COMMONWEALTH OF MASSACHUSETTS
DEPARTMENT OF INDUSTRIAL ACCIDENTS
Employee: Melissa Loudenslager
Employer: Mass. College of Art
Insurer: Commonwealth of Massachusetts
Board No. : 1365697
REVIEWING BOARD DECISION
(Judges Carroll, Levine & Maze-Rothstein)
Michael A. Torrisi, Esq., for the employee
Arthur Jackson, Esq., for the self-insurer
CARROLL, J. The self-insurer appeals from the decision of an administrative judge arguing that the award of weekly § 34 total incapacity benefits as well as the failure to order recoupment of monies paid pursuant to a § 10A conference order was arbitrary and capricious. Finding merit in the self-insurer's arguments, we reverse the award of § 34 benefits and recommit the case for further findings.

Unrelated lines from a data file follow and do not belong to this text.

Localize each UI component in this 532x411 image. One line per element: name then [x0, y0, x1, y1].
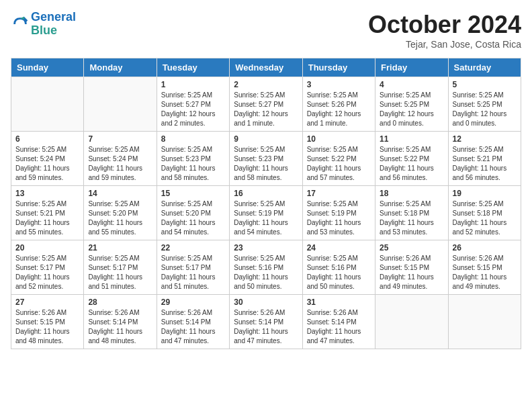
- week-row-4: 20Sunrise: 5:25 AM Sunset: 5:17 PM Dayli…: [11, 240, 521, 295]
- day-number: 18: [380, 189, 443, 198]
- day-cell: 23Sunrise: 5:25 AM Sunset: 5:16 PM Dayli…: [230, 240, 302, 295]
- day-info: Sunrise: 5:25 AM Sunset: 5:21 PM Dayligh…: [15, 199, 79, 237]
- day-number: 29: [161, 298, 225, 307]
- day-cell: 31Sunrise: 5:26 AM Sunset: 5:14 PM Dayli…: [302, 295, 375, 349]
- day-info: Sunrise: 5:25 AM Sunset: 5:27 PM Dayligh…: [161, 91, 225, 128]
- day-number: 31: [307, 298, 371, 307]
- header-friday: Friday: [375, 58, 448, 77]
- day-info: Sunrise: 5:25 AM Sunset: 5:17 PM Dayligh…: [88, 254, 152, 291]
- day-info: Sunrise: 5:26 AM Sunset: 5:15 PM Dayligh…: [380, 254, 443, 291]
- day-info: Sunrise: 5:25 AM Sunset: 5:21 PM Dayligh…: [453, 145, 517, 183]
- logo-line1: General: [31, 10, 76, 24]
- day-info: Sunrise: 5:25 AM Sunset: 5:20 PM Dayligh…: [161, 199, 225, 237]
- day-info: Sunrise: 5:26 AM Sunset: 5:14 PM Dayligh…: [307, 308, 371, 346]
- day-cell: 21Sunrise: 5:25 AM Sunset: 5:17 PM Dayli…: [84, 240, 157, 295]
- week-row-2: 6Sunrise: 5:25 AM Sunset: 5:24 PM Daylig…: [11, 132, 521, 186]
- day-number: 16: [234, 189, 298, 198]
- logo-icon: [11, 15, 30, 34]
- day-number: 13: [15, 189, 79, 198]
- day-number: 10: [307, 134, 371, 144]
- day-info: Sunrise: 5:26 AM Sunset: 5:15 PM Dayligh…: [453, 254, 517, 291]
- header-saturday: Saturday: [448, 58, 521, 77]
- day-info: Sunrise: 5:25 AM Sunset: 5:25 PM Dayligh…: [453, 91, 517, 128]
- day-cell: 10Sunrise: 5:25 AM Sunset: 5:22 PM Dayli…: [302, 132, 375, 186]
- day-info: Sunrise: 5:25 AM Sunset: 5:17 PM Dayligh…: [161, 254, 225, 291]
- day-info: Sunrise: 5:25 AM Sunset: 5:16 PM Dayligh…: [307, 254, 371, 291]
- day-number: 26: [453, 243, 517, 253]
- day-info: Sunrise: 5:25 AM Sunset: 5:16 PM Dayligh…: [234, 254, 298, 291]
- location-subtitle: Tejar, San Jose, Costa Rica: [368, 39, 521, 50]
- day-number: 6: [15, 134, 79, 144]
- day-cell: 15Sunrise: 5:25 AM Sunset: 5:20 PM Dayli…: [157, 186, 229, 240]
- day-cell: [11, 77, 84, 132]
- header-thursday: Thursday: [302, 58, 375, 77]
- header-monday: Monday: [84, 58, 157, 77]
- day-cell: 4Sunrise: 5:25 AM Sunset: 5:25 PM Daylig…: [375, 77, 448, 132]
- day-number: 24: [307, 243, 371, 253]
- day-number: 11: [380, 134, 443, 144]
- month-title: October 2024: [368, 11, 521, 39]
- day-number: 20: [15, 243, 79, 253]
- day-cell: [84, 77, 157, 132]
- day-cell: [375, 295, 448, 349]
- day-cell: 6Sunrise: 5:25 AM Sunset: 5:24 PM Daylig…: [11, 132, 84, 186]
- day-number: 22: [161, 243, 225, 253]
- day-cell: 12Sunrise: 5:25 AM Sunset: 5:21 PM Dayli…: [448, 132, 521, 186]
- day-info: Sunrise: 5:25 AM Sunset: 5:22 PM Dayligh…: [380, 145, 443, 183]
- day-number: 7: [88, 134, 152, 144]
- logo-line2: Blue: [31, 24, 57, 37]
- day-info: Sunrise: 5:25 AM Sunset: 5:19 PM Dayligh…: [234, 199, 298, 237]
- day-info: Sunrise: 5:25 AM Sunset: 5:24 PM Dayligh…: [88, 145, 152, 183]
- day-cell: 8Sunrise: 5:25 AM Sunset: 5:23 PM Daylig…: [157, 132, 229, 186]
- day-cell: 18Sunrise: 5:25 AM Sunset: 5:18 PM Dayli…: [375, 186, 448, 240]
- day-info: Sunrise: 5:25 AM Sunset: 5:17 PM Dayligh…: [15, 254, 79, 291]
- day-cell: 19Sunrise: 5:25 AM Sunset: 5:18 PM Dayli…: [448, 186, 521, 240]
- day-cell: 20Sunrise: 5:25 AM Sunset: 5:17 PM Dayli…: [11, 240, 84, 295]
- day-number: 3: [307, 80, 371, 89]
- day-number: 4: [380, 80, 443, 89]
- day-number: 27: [15, 298, 79, 307]
- day-info: Sunrise: 5:25 AM Sunset: 5:19 PM Dayligh…: [307, 199, 371, 237]
- day-cell: 2Sunrise: 5:25 AM Sunset: 5:27 PM Daylig…: [230, 77, 302, 132]
- day-info: Sunrise: 5:25 AM Sunset: 5:25 PM Dayligh…: [380, 91, 443, 128]
- day-info: Sunrise: 5:26 AM Sunset: 5:14 PM Dayligh…: [234, 308, 298, 346]
- day-info: Sunrise: 5:25 AM Sunset: 5:18 PM Dayligh…: [453, 199, 517, 237]
- day-number: 23: [234, 243, 298, 253]
- day-info: Sunrise: 5:25 AM Sunset: 5:20 PM Dayligh…: [88, 199, 152, 237]
- day-number: 8: [161, 134, 225, 144]
- week-row-3: 13Sunrise: 5:25 AM Sunset: 5:21 PM Dayli…: [11, 186, 521, 240]
- header-wednesday: Wednesday: [230, 58, 302, 77]
- day-number: 5: [453, 80, 517, 89]
- day-info: Sunrise: 5:25 AM Sunset: 5:22 PM Dayligh…: [307, 145, 371, 183]
- day-cell: 13Sunrise: 5:25 AM Sunset: 5:21 PM Dayli…: [11, 186, 84, 240]
- day-cell: 1Sunrise: 5:25 AM Sunset: 5:27 PM Daylig…: [157, 77, 229, 132]
- header-sunday: Sunday: [11, 58, 84, 77]
- day-number: 19: [453, 189, 517, 198]
- day-number: 17: [307, 189, 371, 198]
- day-info: Sunrise: 5:25 AM Sunset: 5:23 PM Dayligh…: [234, 145, 298, 183]
- day-number: 30: [234, 298, 298, 307]
- day-cell: 29Sunrise: 5:26 AM Sunset: 5:14 PM Dayli…: [157, 295, 229, 349]
- day-info: Sunrise: 5:26 AM Sunset: 5:15 PM Dayligh…: [15, 308, 79, 346]
- day-cell: 24Sunrise: 5:25 AM Sunset: 5:16 PM Dayli…: [302, 240, 375, 295]
- day-number: 14: [88, 189, 152, 198]
- logo-text: General Blue: [31, 11, 76, 38]
- day-cell: 22Sunrise: 5:25 AM Sunset: 5:17 PM Dayli…: [157, 240, 229, 295]
- day-number: 15: [161, 189, 225, 198]
- day-number: 21: [88, 243, 152, 253]
- day-cell: 26Sunrise: 5:26 AM Sunset: 5:15 PM Dayli…: [448, 240, 521, 295]
- day-number: 25: [380, 243, 443, 253]
- day-cell: 9Sunrise: 5:25 AM Sunset: 5:23 PM Daylig…: [230, 132, 302, 186]
- day-info: Sunrise: 5:25 AM Sunset: 5:18 PM Dayligh…: [380, 199, 443, 237]
- day-info: Sunrise: 5:25 AM Sunset: 5:26 PM Dayligh…: [307, 91, 371, 128]
- calendar-table: SundayMondayTuesdayWednesdayThursdayFrid…: [11, 58, 521, 349]
- week-row-5: 27Sunrise: 5:26 AM Sunset: 5:15 PM Dayli…: [11, 295, 521, 349]
- header-tuesday: Tuesday: [157, 58, 229, 77]
- week-row-1: 1Sunrise: 5:25 AM Sunset: 5:27 PM Daylig…: [11, 77, 521, 132]
- day-number: 28: [88, 298, 152, 307]
- day-cell: 16Sunrise: 5:25 AM Sunset: 5:19 PM Dayli…: [230, 186, 302, 240]
- title-block: October 2024 Tejar, San Jose, Costa Rica: [368, 11, 521, 50]
- day-info: Sunrise: 5:25 AM Sunset: 5:27 PM Dayligh…: [234, 91, 298, 128]
- day-number: 1: [161, 80, 225, 89]
- page-header: General Blue October 2024 Tejar, San Jos…: [11, 11, 521, 50]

Melissa Loudenslager was thirty-nine years old at the time of the hearing. The holder of a master's degree in fine arts in the area of ceramics, she worked at a variety of jobs over the course of her adult life. Prior to her 1996 employment with the Mass. College of Art as the studio manager, she worked as a cook, caterer, bartender, waitress, restaurant dining room manager and horticulturist. She also taught pottery classes and designed environmental interiors. (Dec. 410-411.)
Her employment at Mass. College of Art required the employee to maintain the equipment, which included dismantling and cleaning the potter's wheel and repairing equipment; she also removed trash, maintained the studio budget and accepted and stored shipments of supplies weighing up to 24,000 pounds. (Dec. 411.)
On April 17, 1997, the employee cleaned the sink traps of accumulated sludge. She performed the job in a bent over position, eventually filling twenty-two garbage bags weighing about seventy pounds each. She then lifted and heaved the bags into a dumpster. At the completion of this task she experienced excruciating back pain. (Dec. 411.)
Ensuing medical treatment consisted of chiropractic treatments, physical therapy and aqua therapy. An MRI revealed a herniated disc at L4-5 and a bulging disc at L5-S1. Up to the hearing date, the employee continued to experience back pain, periodic leg pain and a shocking sensation in her arms, legs and back, and had difficulty sitting, standing and sleeping. (Dec. 412.)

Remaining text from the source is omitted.